"""
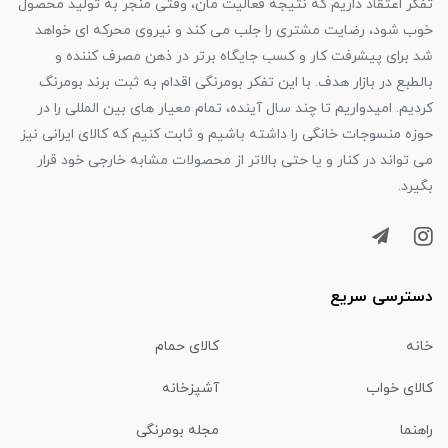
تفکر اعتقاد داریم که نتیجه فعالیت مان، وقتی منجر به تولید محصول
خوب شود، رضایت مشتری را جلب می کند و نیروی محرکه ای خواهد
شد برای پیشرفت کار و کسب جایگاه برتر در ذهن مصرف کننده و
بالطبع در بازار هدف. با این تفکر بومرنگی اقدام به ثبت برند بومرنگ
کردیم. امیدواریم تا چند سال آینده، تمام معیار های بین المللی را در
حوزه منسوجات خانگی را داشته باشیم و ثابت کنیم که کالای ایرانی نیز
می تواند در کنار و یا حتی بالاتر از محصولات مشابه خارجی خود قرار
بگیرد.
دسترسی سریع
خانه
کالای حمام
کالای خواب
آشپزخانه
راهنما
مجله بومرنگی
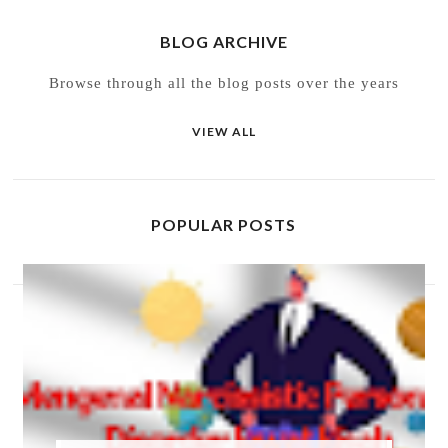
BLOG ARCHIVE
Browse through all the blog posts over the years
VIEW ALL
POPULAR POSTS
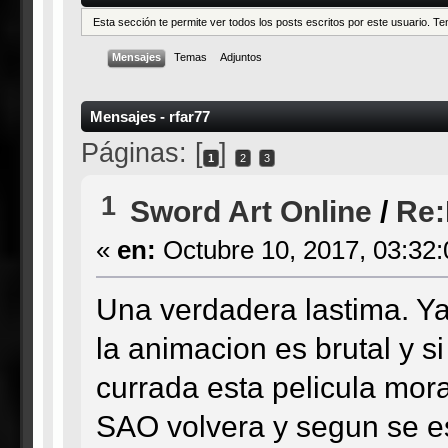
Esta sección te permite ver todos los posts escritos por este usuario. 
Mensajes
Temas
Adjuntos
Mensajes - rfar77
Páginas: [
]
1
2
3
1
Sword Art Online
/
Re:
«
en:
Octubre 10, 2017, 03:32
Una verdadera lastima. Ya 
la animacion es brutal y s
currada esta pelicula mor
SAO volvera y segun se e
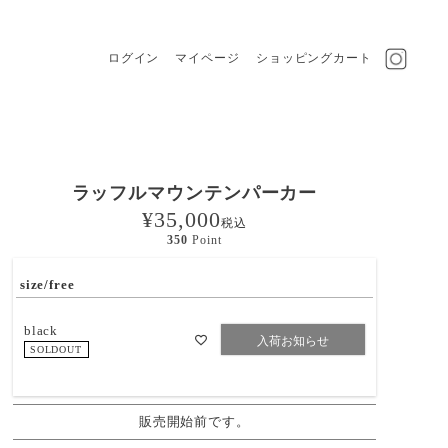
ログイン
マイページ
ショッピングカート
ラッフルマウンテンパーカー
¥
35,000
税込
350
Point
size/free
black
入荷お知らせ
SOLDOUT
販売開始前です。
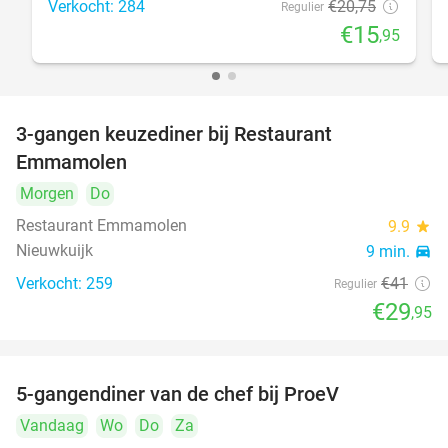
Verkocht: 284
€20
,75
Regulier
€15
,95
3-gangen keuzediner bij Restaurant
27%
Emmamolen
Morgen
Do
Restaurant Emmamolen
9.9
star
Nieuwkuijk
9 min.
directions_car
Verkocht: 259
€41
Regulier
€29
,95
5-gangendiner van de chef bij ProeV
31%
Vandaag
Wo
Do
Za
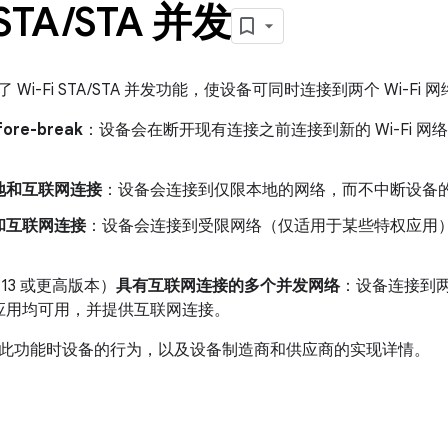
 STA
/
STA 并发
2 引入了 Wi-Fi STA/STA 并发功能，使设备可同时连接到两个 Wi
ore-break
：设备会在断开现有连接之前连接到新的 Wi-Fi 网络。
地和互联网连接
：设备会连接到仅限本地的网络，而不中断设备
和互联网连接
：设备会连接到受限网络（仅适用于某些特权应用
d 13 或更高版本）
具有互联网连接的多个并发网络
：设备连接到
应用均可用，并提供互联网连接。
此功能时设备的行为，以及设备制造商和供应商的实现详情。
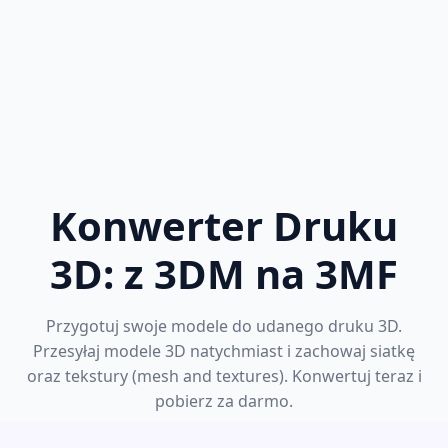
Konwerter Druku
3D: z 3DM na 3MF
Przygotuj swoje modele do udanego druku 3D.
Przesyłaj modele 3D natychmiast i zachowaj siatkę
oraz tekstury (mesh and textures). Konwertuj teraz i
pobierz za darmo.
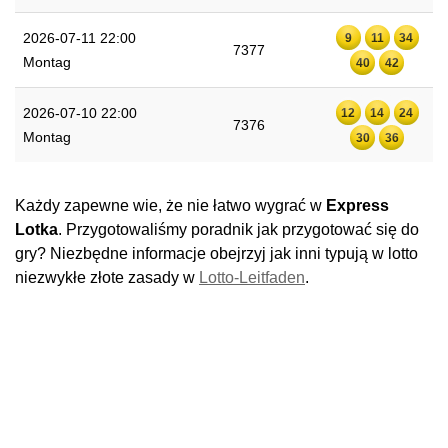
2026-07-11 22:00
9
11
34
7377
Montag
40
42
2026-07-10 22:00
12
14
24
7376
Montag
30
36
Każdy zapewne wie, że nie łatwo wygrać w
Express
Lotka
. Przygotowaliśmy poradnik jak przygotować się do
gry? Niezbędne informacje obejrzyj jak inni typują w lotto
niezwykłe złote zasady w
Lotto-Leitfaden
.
"""
In the transcription, every picture is to be excluded and the records above given again exactly.

RESPONSE ::
تفکر اعتقاد داریم که نتیجه فعالیت مان، وقتی منجر به تولید محصول
خوب شود، رضایت مشتری را جلب می کند و نیروی محرکه ای خواهد
شد برای پیشرفت کار و کسب جایگاه برتر در ذهن مصرف کننده و
بالطبع در بازار هدف. با این تفکر بومرنگی اقدام به ثبت برند بومرنگ
کردیم. امیدواریم تا چند سال آینده، تمام معیار های بین المللی را در
حوزه منسوجات خانگی را داشته باشیم و ثابت کنیم که کالای ایرانی نیز
می تواند در کنار و یا حتی بالاتر از محصولات مشابه خارجی خود قرار
بگیرد.
دسترسی سریع
خانه
کالای حمام
کالای خواب
آشپزخانه
راهنما
مجله بومرنگی
BLOG ARCHIVE
Browse through all the blog posts over the years
VIEW ALL
POPULAR POSTS
Esta sección te permite ver todos los posts escritos por este usuario. 
Mensajes
Temas
Adjuntos
Mensajes - rfar77
Páginas: [
]
1
2
3
1
Sword Art Online
/
Re:
«
en:
Octubre 10, 2017, 03:32
Una verdadera lastima. Ya 
la animacion es brutal y s
currada esta pelicula mor
SAO volvera y segun se e
ログイン
マイページ
ショッピングカート
ラッフルマウンテンパーカー
¥
35,000
税込
350
Point
size/free
black
入荷お知らせ
SOLDOUT
販売開始前です。
Verkocht: 284
€20
,75
Regulier
€15
,95
3-gangen keuzediner bij Restaurant
27%
Emmamolen
Morgen
Do
Restaurant Emmamolen
9.9
star
Nieuwkuijk
9 min.
directions_car
Verkocht: 259
€41
Regulier
€29
,95
5-gangendiner van de chef bij ProeV
31%
Vandaag
Wo
Do
Za
 STA
/
STA 并发
2 引入了 Wi-Fi STA/STA 并发功能，使设备可同时连接到两个 Wi
ore-break
：设备会在断开现有连接之前连接到新的 Wi-Fi 网络。
地和互联网连接
：设备会连接到仅限本地的网络，而不中断设备
和互联网连接
：设备会连接到受限网络（仅适用于某些特权应用
d 13 或更高版本）
具有互联网连接的多个并发网络
：设备连接到
应用均可用，并提供互联网连接。
此功能时设备的行为，以及设备制造商和供应商的实现详情。
Konwerter Druku
3D: z 3DM na 3MF
Przygotuj swoje modele do udanego druku 3D.
Przesyłaj modele 3D natychmiast i zachowaj siatkę
oraz tekstury (mesh and textures). Konwertuj teraz i
pobierz za darmo.
2026-07-11 22:00
9
11
34
7377
Montag
40
42
2026-07-10 22:00
12
14
24
7376
Montag
30
36
Każdy zapewne wie, że nie łatwo wygrać w
Express
Lotka
. Przygotowaliśmy poradnik jak przygotować się do
gry? Niezbędne informacje obejrzyj jak inni typują w lotto
niezwykłe złote zasady w
Lotto-Leitfaden
.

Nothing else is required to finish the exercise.